The kids would act appropriately shamed and promise to do all those things. We would believe they would, until the next time we discovered what a wasteland the back had become.
This cycle continued for seven years.
Until this weekend.
That smelly, old minivan had 110,000 hard miles on it. These were miles transporting four small children and occasionally two smelly dogs, across bumpy city streets. It made strange noises, sagged in the middle, and blew out stinky exhaust. In car years, this van was a 75 year-old man.
When the CD player started sticking and the stupid AC wasn’t blowing cold air, M agreed it was time to trade the old guy in for a new van, one without seven years of gunk living in the carpet.

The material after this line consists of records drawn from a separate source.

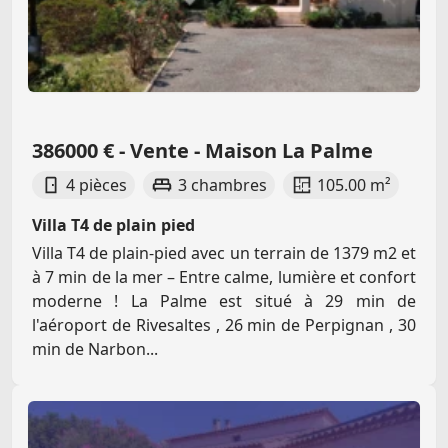
386000 € - Vente - Maison La Palme
4 pièces
3 chambres
105.00 m²
Villa T4 de plain pied
Villa T4 de plain-pied avec un terrain de 1379 m2 et
à 7 min de la mer – Entre calme, lumière et confort
moderne ! La Palme est situé à 29 min de
l'aéroport de Rivesaltes , 26 min de Perpignan , 30
min de Narbon...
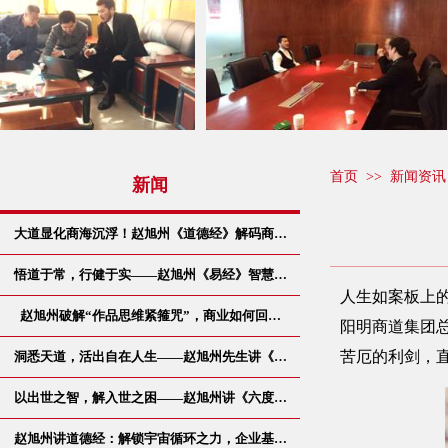
首页
>>
新闻资讯
新闻
大道显化商海沉浮！赵旭州《道德经》解码商…
悟道于常，行健于实——赵旭州《易经》智慧…
人生如案板上
赵旭州破解“作品思维紧箍咒”，商业如何回…
阳明商道集团
苦厄的利剑，
洞悉天道，活出自在人生——赵旭州先生讲《…
以出世之智，解入世之困——赵旭州讲《六度…
赵旭州讲道德经：解锁宇宙循环之力，企业基…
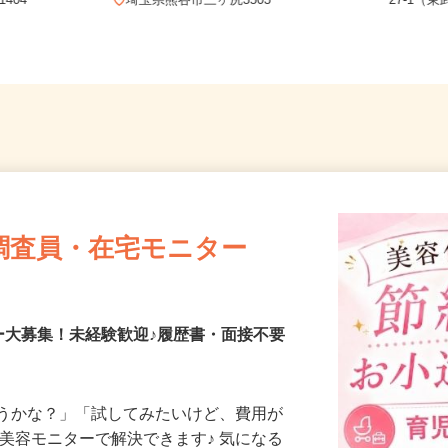
埼玉県
404
埼玉県熊谷市三ヶ尻3503
27-1
調査員・在宅モニター
ー大募集！未経験歓迎♪履歴書・面接不要
合うかな？」「試してみたいけど、費用が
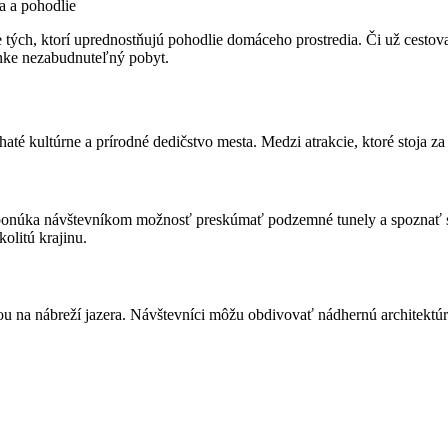
a a pohodlie
 tých, ktorí uprednostňujú pohodlie domáceho prostredia. Či už cesto
dinke nezabudnuteľný pobyt.
haté kultúrne a prírodné dedičstvo mesta. Medzi atrakcie, ktoré stoja za 
 ponúka návštevníkom možnosť preskúmať podzemné tunely a spoznať st
olitú krajinu.
a nábreží jazera. Návštevníci môžu obdivovať nádhernú architektúru a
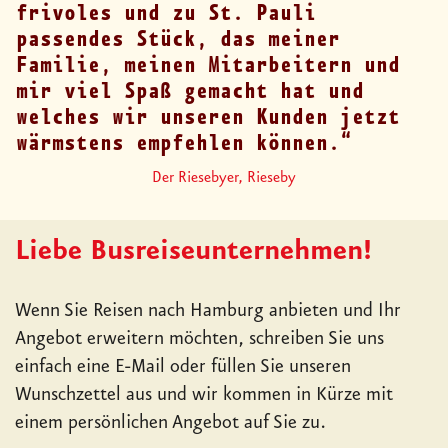
frivoles und zu St. Pauli
passendes Stück, das meiner
Familie, meinen Mitarbeitern und
mir viel Spaß gemacht hat und
welches wir unseren Kunden jetzt
wärmstens empfehlen können.
Der Riesebyer, Rieseby
Liebe Busreiseunternehmen!
Wenn Sie Reisen nach Hamburg anbieten und Ihr
Angebot erweitern möchten, schreiben Sie uns
einfach eine E-Mail oder füllen Sie unseren
Wunschzettel aus und wir kommen in Kürze mit
einem persönlichen Angebot auf Sie zu.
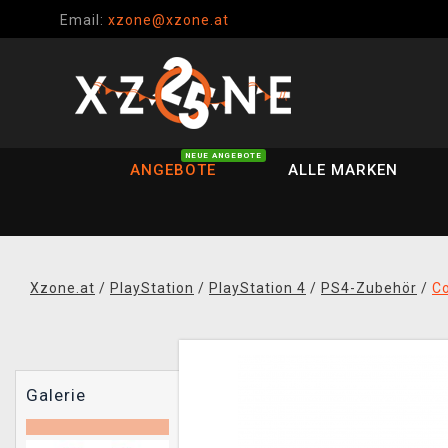
Email:
xzone@xzone.at
NEUE ANGEBOTE
ANGEBOTE
ALLE MARKEN
Xzone.at
/
PlayStation
/
PlayStation 4
/
PS4-Zubehör
/
Co
Galerie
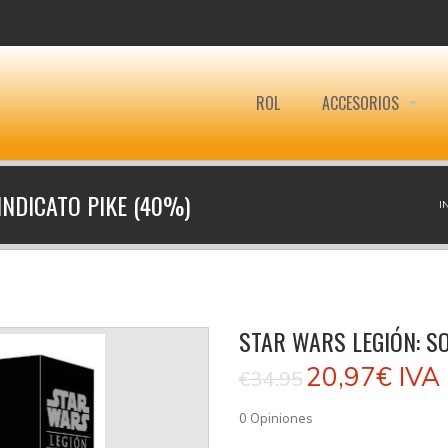
ROL
ACCESORIOS
INDICATO PIKE (40%)
I
STAR WARS LEGIÓN: S
20,97€
IVA 
€34.95
0
Opiniones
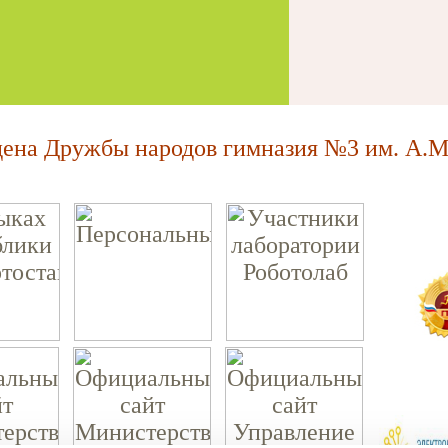
на Дружбы народов гимназия №3 им. А.М.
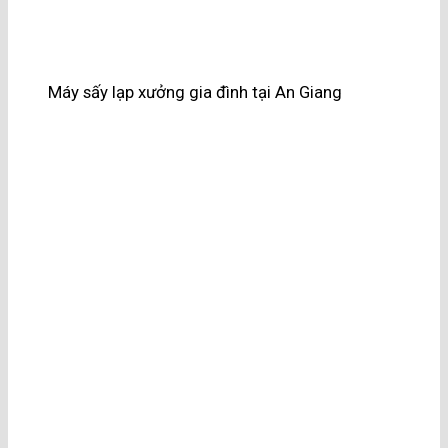
Máy sấy lạp xưởng gia đình tại An Giang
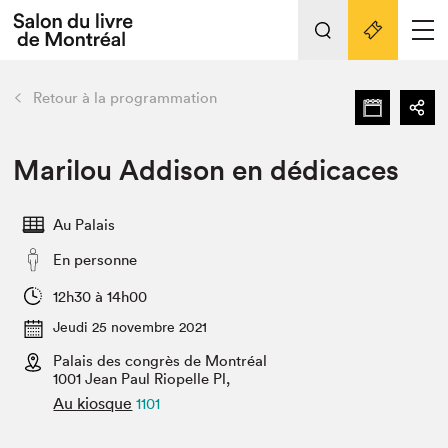
L'événement
Nos activités
retour
Retour à la programmation
Préparer sa visite au Salon
Liens pratiques
Marilou Addison en dédicaces
Préparer sa visite
Au Palais
Actualités
En personne
Salon au Palais
SLM PRO
12h30 à 14h00
Salon dans la ville et en ligne
Jeudi 25 novembre 2021
Palais des congrès de Montréal
Projets partenaires
Espace exposant⋅e⋅s
1001 Jean Paul Riopelle Pl,
Au kiosque
1101
Espace enseignant·e·s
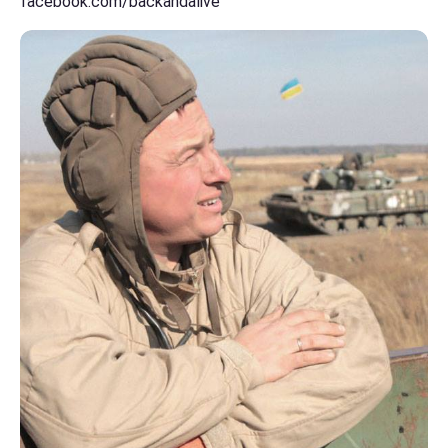
facebook.com/backandalive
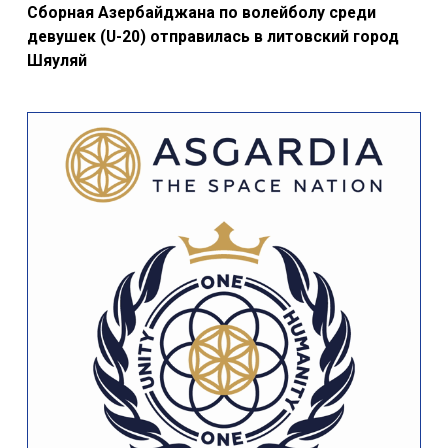
Сборная Азербайджана по волейболу среди
девушек (U-20) отправилась в литовский город
Шяуляй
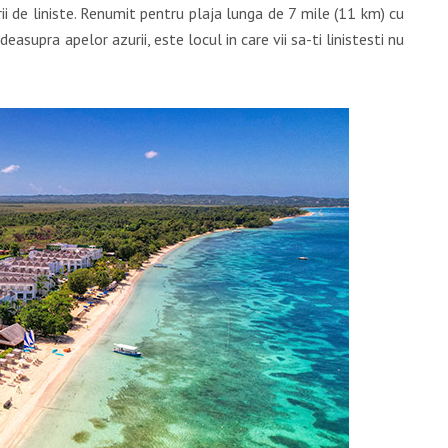
ii de liniste. Renumit pentru plaja lunga de 7 mile (11 km) cu
 deasupra apelor azurii, este locul in care vii sa-ti linistesti nu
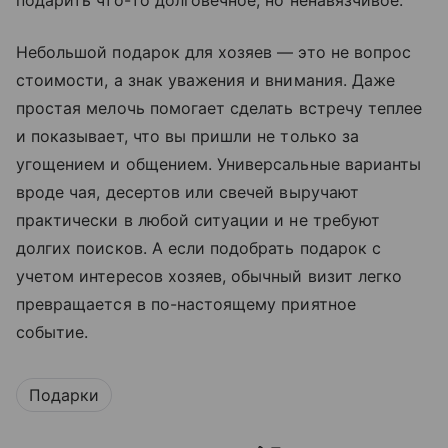
подарить что-то долговечное, но ненавязчивое.
Небольшой подарок для хозяев — это не вопрос
стоимости, а знак уважения и внимания. Даже
простая мелочь помогает сделать встречу теплее
и показывает, что вы пришли не только за
угощением и общением. Универсальные варианты
вроде чая, десертов или свечей выручают
практически в любой ситуации и не требуют
долгих поисков. А если подобрать подарок с
учетом интересов хозяев, обычный визит легко
превращается в по-настоящему приятное
событие.
Подарки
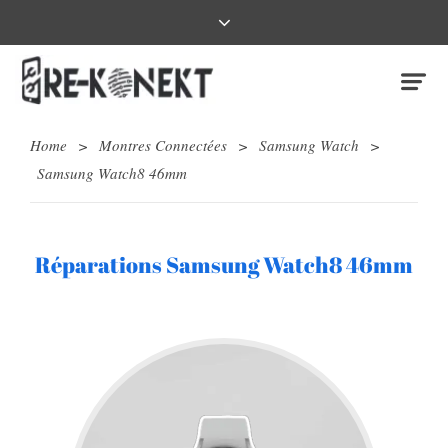
Home
>
Montres Connectées
>
Samsung Watch
>
Samsung Watch8 46mm
Réparations Samsung Watch8 46mm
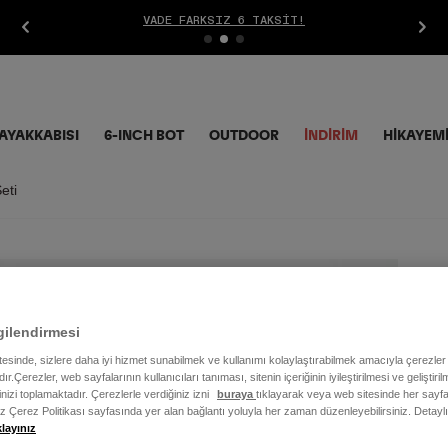
VADE FARKSIZ 6 TAKSIT!
AYAKKABISI
6-INCH BOT
OUTDOOR
İNDIRIM
HİKAYEM
eti
Se
gilendirmesi
1.6
itesinde, sizlere daha iyi hizmet sunabilmek ve kullanımı kolaylaştırabilmek amacıyla çerezler
ır.Çerezler, web sayfalarının kullanıcıları tanıması, sitenin içeriğinin iyileştirilmesi ve geliştir
Renk
rinizi toplamaktadır. Çerezlerle verdiğiniz izni
buraya
tıklayarak veya web sitesinde her sayfa
iz Çerez Politikası sayfasında yer alan bağlantı yoluyla her zaman düzenleyebilirsiniz. Detayl
klayınız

First task? Clean out the old van. Not the intermittent cleaning we’d been doing all these years, but real cleaning. Scrubbing and polishing to erase all those years of colicky babies spitting up and gum wedged in the carpet.
Gleefully, the kids and I headed out to the driveway to see how we could make our van shine and get those suckers at the dealership to give us real cash for it.
Then, I discovered.
I had been the sucker.
Even though I knew our minivan was normal, run-of-the-mill gross, I didn’t know it was a health hazard. When we really dug in, moved car seats and pulled up carpets, I discovered my kids had been riding around in the equivalent of a frat house. Sorry to offend fraternity members everywhere, who surely do not drink half a bottle of orange juice and then throw the bottle under their seat. TIMES SEVEN.
It was disgusting. I admit our vehicle had been a little scruffy; I did not know my kids were sitting on their own landfill. While Nate and Aunt Katie vacuumed up thousands of crusty hair ribbons, and Sam and Elisabeth scrubbed sticky brown residue from every single cup holder and surface, I pulled out armloads of trash.
Whatever you’re imagining, this was worse. Like science experiment worse. I suddenly understood why our dogs always want to hang out in the van. All this fermenting trash must have smelled wonderful to them.
I had believed a lie, that our van wasn’t that bad. Now that I saw the truth, I started to have second thoughts about buying a new van. Why buy my slobby kids a new car to trash? We didn’t deserve anything; we are Rosanne Barr and those bratty kids she used to have on her sit-com.
We are dirty.
BUT M had already agreed to the new van. And, I’m a shallow person who would rather drive a nice, clean van, even it meant buying one because we do not posses skills to keep our own cars clean.
The next day, after M had been at the dealership for several grueling hours, I walked outside to see this. A brand-new van.
A clean slate. A fresh chance.
So, you dirty kids, here’s your warning. Clean up your acts. Clean up your seats. And clean up your cup holders.
Otherwise, when you turn 16, this van will be yours.